A singular stress field develops at the corner of rectangular inclusion which is placed in the medium. It can be assumed that the cracking from this singular point is generated by singular stress field at the corner. When the length of crack is small compared to the other specific length scales characterizing the geometry, a simple universal relation exists between the complex stress intensity factors for the interface crack tip and the singularity intensity factors for the corner singular stress field.
In this rectangular inclusion problem, the singular stress field can be characterized by the stress singularity orders and singularity intensity factors for each loading mode as in the typical form $H_{Ⅰ}\gamma^{\lambda 11-1}$ and $H_{Ⅱ}\gamma^{\lambda 21-1}$, where γ is the radius from the corner of rectangular inclusion, $\lambda_{11}-1$ and $\lambda_{21}-1$ are the orders of the stress singularity for mode Ⅰ and mode Ⅱ. And also $H_Ⅰ$ and $H_Ⅱ$ are the singularity intensity factors with respect to mode Ⅰ and mode Ⅱ. Unfortunately, the dominant region of H-field characterized by the only first term has too small to include the K-field. It means that the singular stress field of the corner including the corner crack is not only described by $H_Ⅰ$ and $H_{Ⅱ}$. The next term $H_Ⅰ^*\gamma^{\lambda 21-1}$ for mode Ⅰ is introduced into the eigenfunction expansion in order to expand the H-dominant region. The next term for mode Ⅱ does not contribute to the corner singular stress field of rectangular inclusion.
The singularity intensity factor H can be evaluated by M-based mutual integral and the stress intensity factor K can be evaluated by J-based mutual integral. And then we can obtain the universal relation between singular intensity factors H and stress intensity factor K.

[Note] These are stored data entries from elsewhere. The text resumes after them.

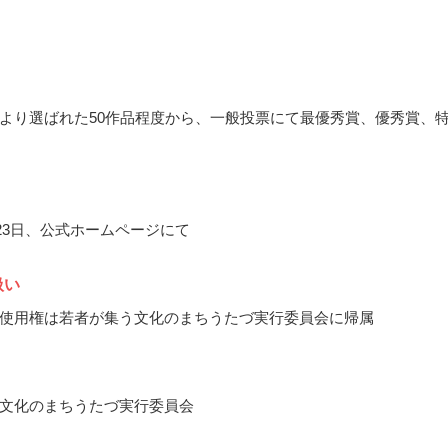
より選ばれた50作品程度から、一般投票にて最優秀賞、優秀賞、
月23日、公式ホームページにて
扱い
使用権は若者が集う文化のまちうたづ実行委員会に帰属
文化のまちうたづ実行委員会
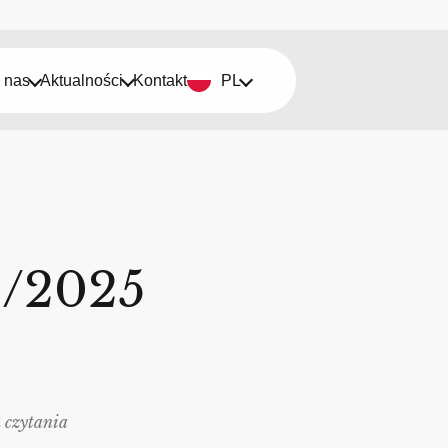
 nas
Aktualności
Kontakt
PL
2/2025
 czytania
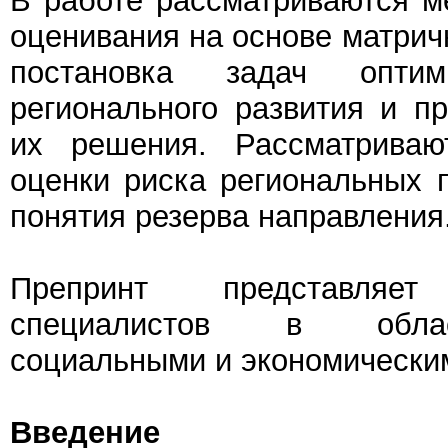
В работе рассматриваются м
оценивания на основе матрич
постановка задач оптим
регионального развития и п
их решения. Рассматриваю
оценки риска региональных 
понятия резерва направления
Препринт представля
специалистов в обла
социальными и экономически
Введение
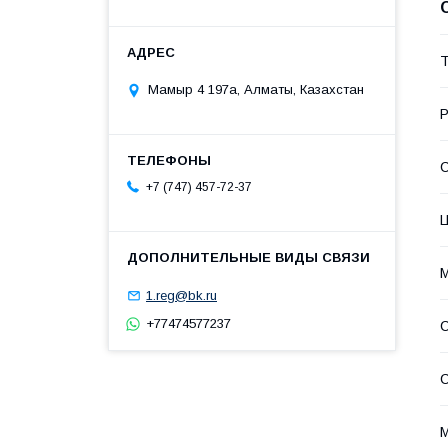
Т
Мамыр 4 197а, Алматы, Казахстан
Р
С
+7 (747) 457-72-37
1.reg@bk.ru
+77474577237
С
С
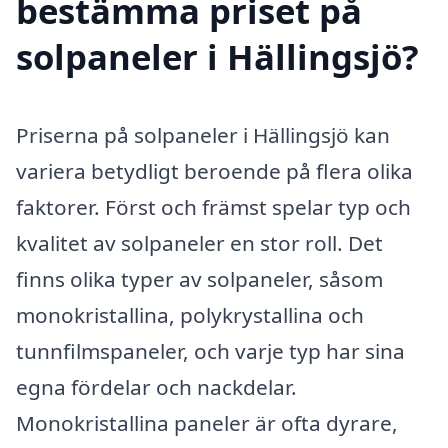
bestämma priset på
solpaneler i Hällingsjö?
Priserna på solpaneler i Hällingsjö kan
variera betydligt beroende på flera olika
faktorer. Först och främst spelar typ och
kvalitet av solpaneler en stor roll. Det
finns olika typer av solpaneler, såsom
monokristallina, polykrystallina och
tunnfilmspaneler, och varje typ har sina
egna fördelar och nackdelar.
Monokristallina paneler är ofta dyrare,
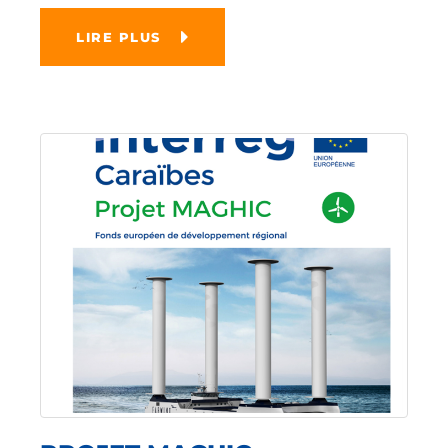
LIRE PLUS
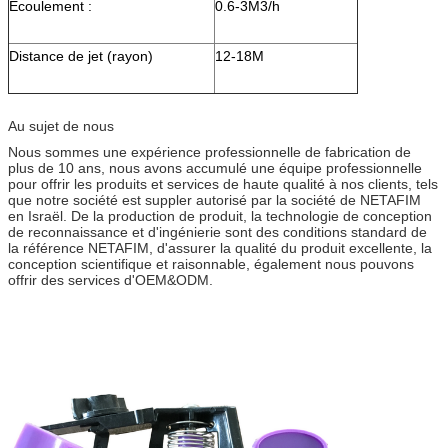
Écoulement :
0.6-3M3/h
Distance de jet (rayon)
12-18M
Au sujet de nous
Nous sommes une expérience professionnelle de fabrication de
plus de 10 ans, nous avons accumulé une équipe professionnelle
pour offrir les produits et services de haute qualité à nos clients, tels
que notre société est suppler autorisé par la société de NETAFIM
en Israël. De la production de produit, la technologie de conception
de reconnaissance et d'ingénierie sont des conditions standard de
la référence NETAFIM, d'assurer la qualité du produit excellente, la
conception scientifique et raisonnable, également nous pouvons
offrir des services d'OEM&ODM.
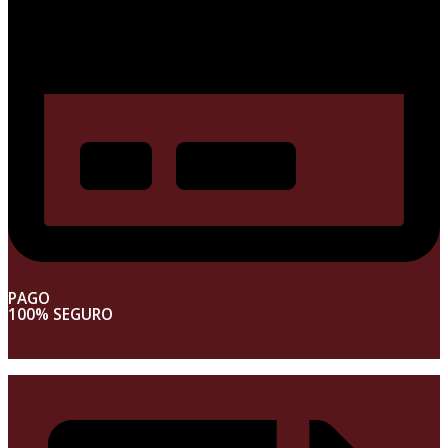
PAGO
100% SEGURO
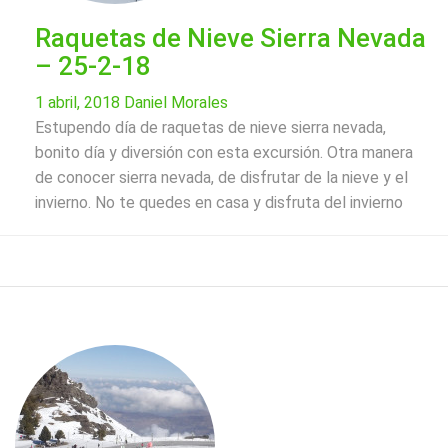
Raquetas de Nieve Sierra Nevada
– 25-2-18
1 abril, 2018
Daniel Morales
Estupendo día de raquetas de nieve sierra nevada,
bonito día y diversión con esta excursión. Otra manera
de conocer sierra nevada, de disfrutar de la nieve y el
invierno. No te quedes en casa y disfruta del invierno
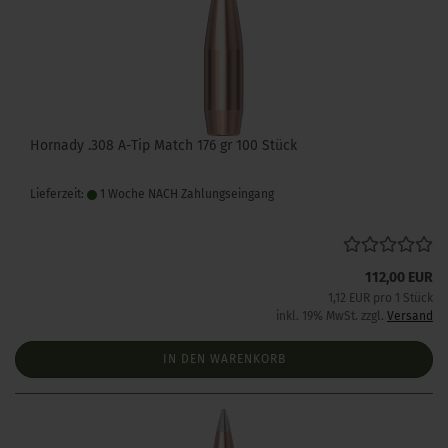
Hornady .308 A-Tip Match 176 gr 100 Stück
Lieferzeit:
1 Woche NACH Zahlungseingang
112,00 EUR
1,12 EUR pro 1 Stück
inkl. 19% MwSt. zzgl.
Versand
IN DEN WARENKORB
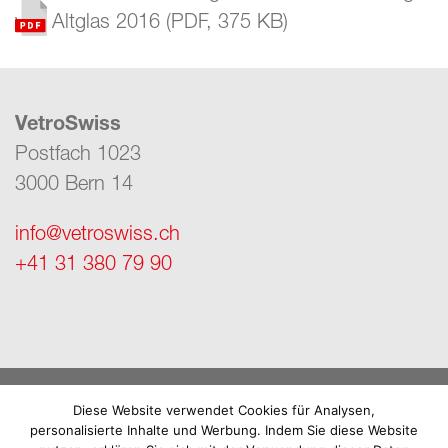
von Altglas 2016
(
PDF
,
375 KB
)
VetroSwiss
Postfach 1023
3000 Bern 14
info@vetroswiss.ch
+41 31 380 79 90
Impressum
Diese Website verwendet Cookies für Analysen,
personalisierte Inhalte und Werbung. Indem Sie diese Website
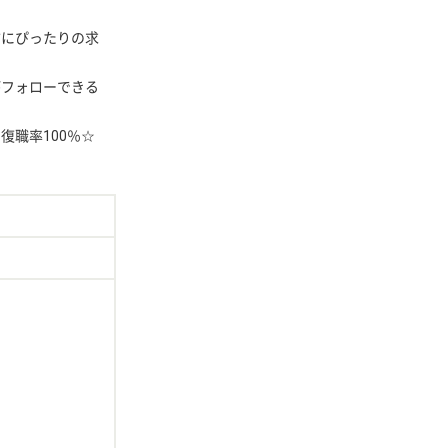
方にぴったりの求
がフォローできる
復職率100％☆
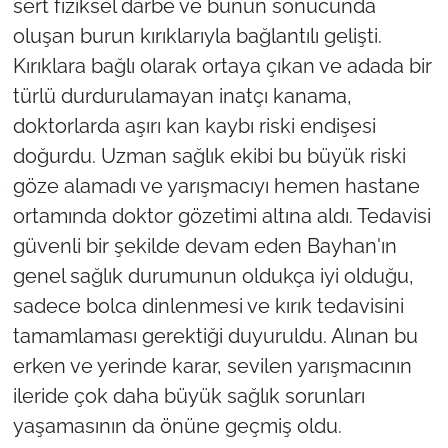
sert fiziksel darbe ve bunun sonucunda
oluşan burun kırıklarıyla bağlantılı gelişti.
Kırıklara bağlı olarak ortaya çıkan ve adada bir
türlü durdurulamayan inatçı kanama,
doktorlarda aşırı kan kaybı riski endişesi
doğurdu. Uzman sağlık ekibi bu büyük riski
göze alamadı ve yarışmacıyı hemen hastane
ortamında doktor gözetimi altına aldı. Tedavisi
güvenli bir şekilde devam eden Bayhan'ın
genel sağlık durumunun oldukça iyi olduğu,
sadece bolca dinlenmesi ve kırık tedavisini
tamamlaması gerektiği duyuruldu. Alınan bu
erken ve yerinde karar, sevilen yarışmacının
ileride çok daha büyük sağlık sorunları
yaşamasının da önüne geçmiş oldu.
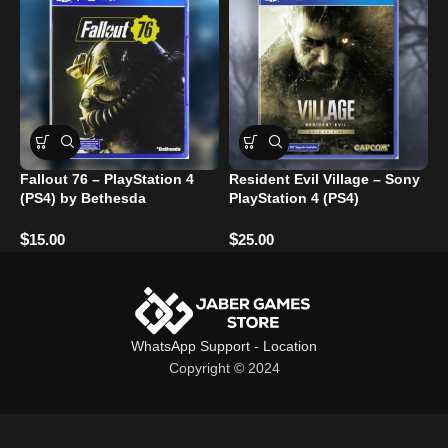
Fallout 76 – PlayStation 4
Resident Evil Village – Sony
D
(PS4) by Bethesda
PlayStation 4 (PS4)
P
$
$
$
15.00
25.00
WhatsApp Support
-
Location
Copyright © 2024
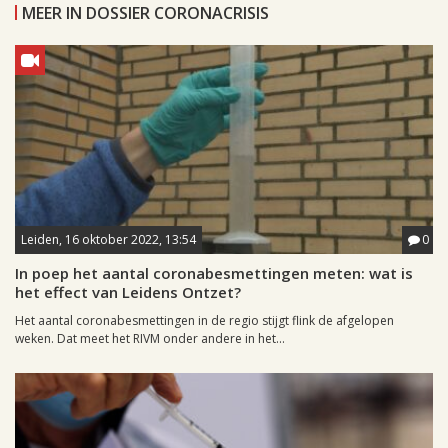
MEER IN DOSSIER CORONACRISIS
Leiden, 16 oktober 2022, 13:54
0
In poep het aantal coronabesmettingen meten: wat is
het effect van Leidens Ontzet?
Het aantal coronabesmettingen in de regio stijgt flink de afgelopen
weken. Dat meet het RIVM onder andere in het...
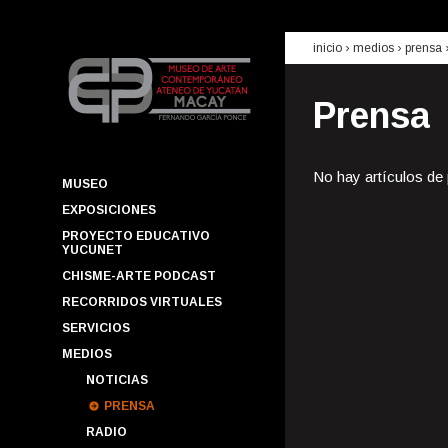
inicio
› medios ›
prensa
Prensa
No hay artículos de
MUSEO
EXPOSICIONES
PROYECTO EDUCATIVO
YUCUNET
CHISME-ARTE PODCAST
RECORRIDOS VIRTUALES
SERVICIOS
MEDIOS
NOTICIAS
PRENSA
RADIO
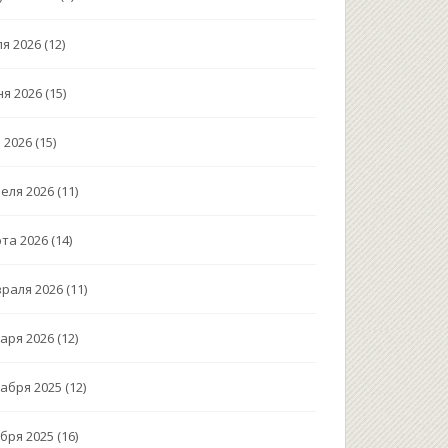
я 2026
(12)
я 2026
(15)
 2026
(15)
еля 2026
(11)
та 2026
(14)
раля 2026
(11)
аря 2026
(12)
абря 2025
(12)
бря 2025
(16)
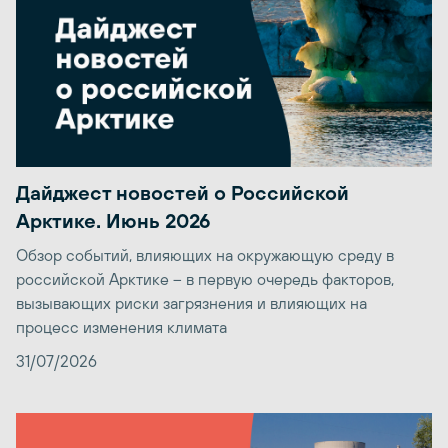
Дайджест новостей о Российской
Арктике. Июнь 2026
Обзор событий, влияющих на окружающую среду в
российской Арктике – в первую очередь факторов,
вызывающих риски загрязнения и влияющих на
процесс изменения климата
31/07/2026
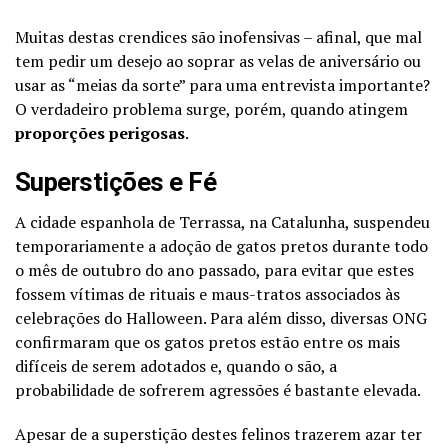
Muitas destas crendices são inofensivas – afinal, que mal
tem pedir um desejo ao soprar as velas de aniversário ou
usar as “meias da sorte” para uma entrevista importante?
O verdadeiro problema surge, porém, quando atingem
proporções perigosas
.
Superstições e Fé
A cidade espanhola de Terrassa, na Catalunha, suspendeu
temporariamente a adoção de gatos pretos durante todo
o mês de outubro do ano passado, para evitar que estes
fossem vítimas de rituais e maus-tratos associados às
celebrações do Halloween. Para além disso, diversas ONG
confirmaram que os gatos pretos estão entre os mais
difíceis de serem adotados e, quando o são, a
probabilidade de sofrerem agressões é bastante elevada.
Apesar de a superstição destes felinos trazerem azar ter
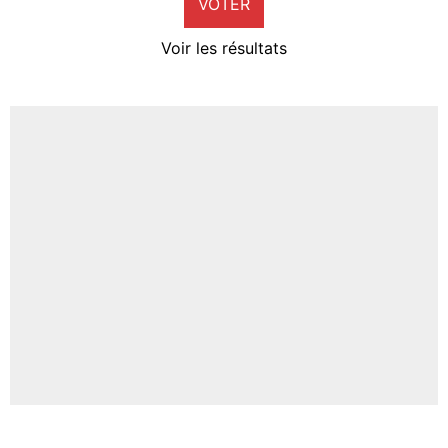
VOTER
Neal Maupay
4%
Voir les résultats
Amine Harit
3%
Faris Moumbagna
4%
Un autre joueur
5%
1656 personnes ont participé aux votes.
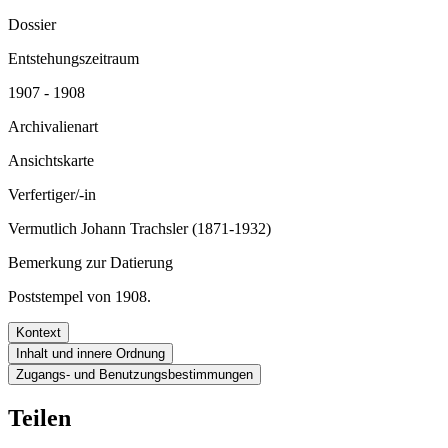
Dossier
Entstehungszeitraum
1907 - 1908
Archivalienart
Ansichtskarte
Verfertiger/-in
Vermutlich Johann Trachsler (1871-1932)
Bemerkung zur Datierung
Poststempel von 1908.
Kontext
Inhalt und innere Ordnung
Zugangs- und Benutzungsbestimmungen
Teilen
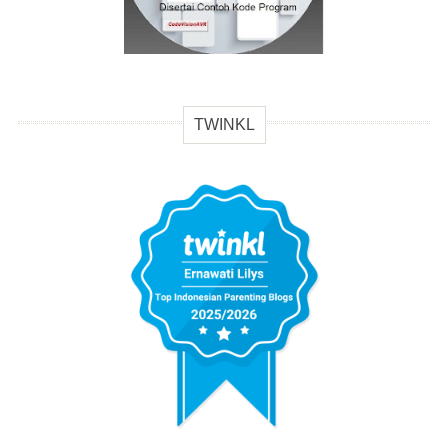
TWINKL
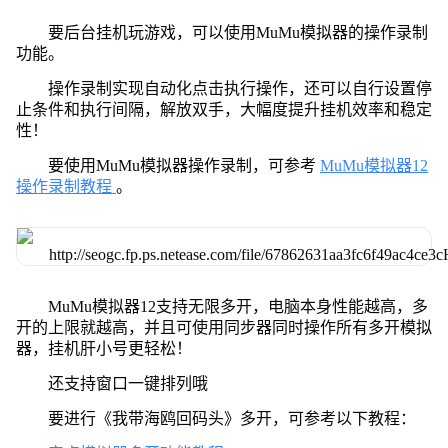
要后台挂机玩游戏，可以使用MuMu模拟器的操作录制
功能。
操作录制实现自动化点击执行操作，还可以自行设置停
止条件和执行间隔，解放双手，大幅度提升挂机效率和稳定
性！
要使用MuMu模拟器操作录制，可参考
MuMu模拟器12
操作录制教程
。
MuMu模拟器12支持无限多开，电脑本身性能越高，多
开的上限就越高，并且可使用同步器同时操作所有多开模拟
器，挂机肝小号更轻松！
还支持窗口一键排列哦
要进行《我带海鸥回码头》多开，可参考以下教程：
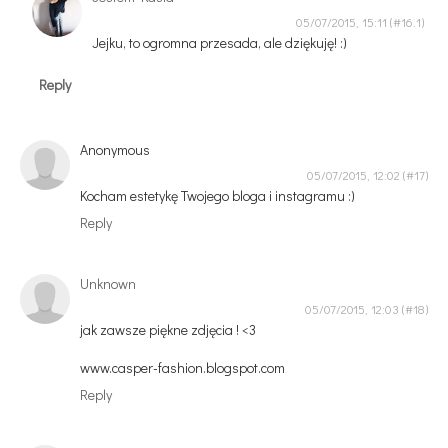
05/07/2015, 15:11
Jejku, to ogromna przesada, ale dziękuję! :)
Reply
Anonymous
05/07/2015, 12:02
Kocham estetykę Twojego bloga i instagramu :)
Reply
Unknown
05/07/2015, 12:03
jak zawsze piękne zdjęcia ! <3
www.casper-fashion.blogspot.com
Reply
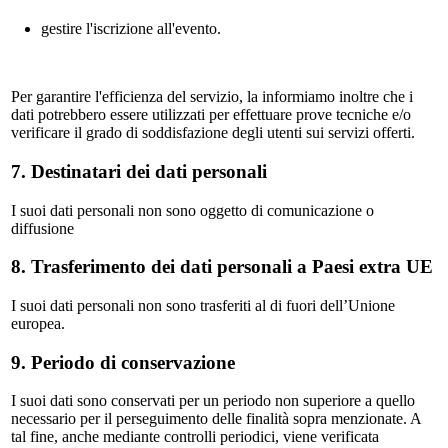
gestire l'iscrizione all'evento.
Per garantire l'efficienza del servizio, la informiamo inoltre che i
dati potrebbero essere utilizzati per effettuare prove tecniche e/o
verificare il grado di soddisfazione degli utenti sui servizi offerti.
7. Destinatari dei dati personali
I suoi dati personali non sono oggetto di comunicazione o
diffusione
8. Trasferimento dei dati personali a Paesi extra UE
I suoi dati personali non sono trasferiti al di fuori dell’Unione
europea.
9. Periodo di conservazione
I suoi dati sono conservati per un periodo non superiore a quello
necessario per il perseguimento delle finalità sopra menzionate. A
tal fine, anche mediante controlli periodici, viene verificata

In the result of this work, it is found that there is a universal relation between the corner singular stress field of the rectangular inclusion expanded by next term in eigenfunction expansion and the crack tip singular stress field from the corner which has the right angle. This universal relation can be used to evaluate the stress intensity factors for the interface crack tip embedded into the corner singular stress field of the different shape of rectangular inclusion having the same corner shape treated in this work. This universal relation must be modified whenever the shape of the corner of rectangular inclusion is changed.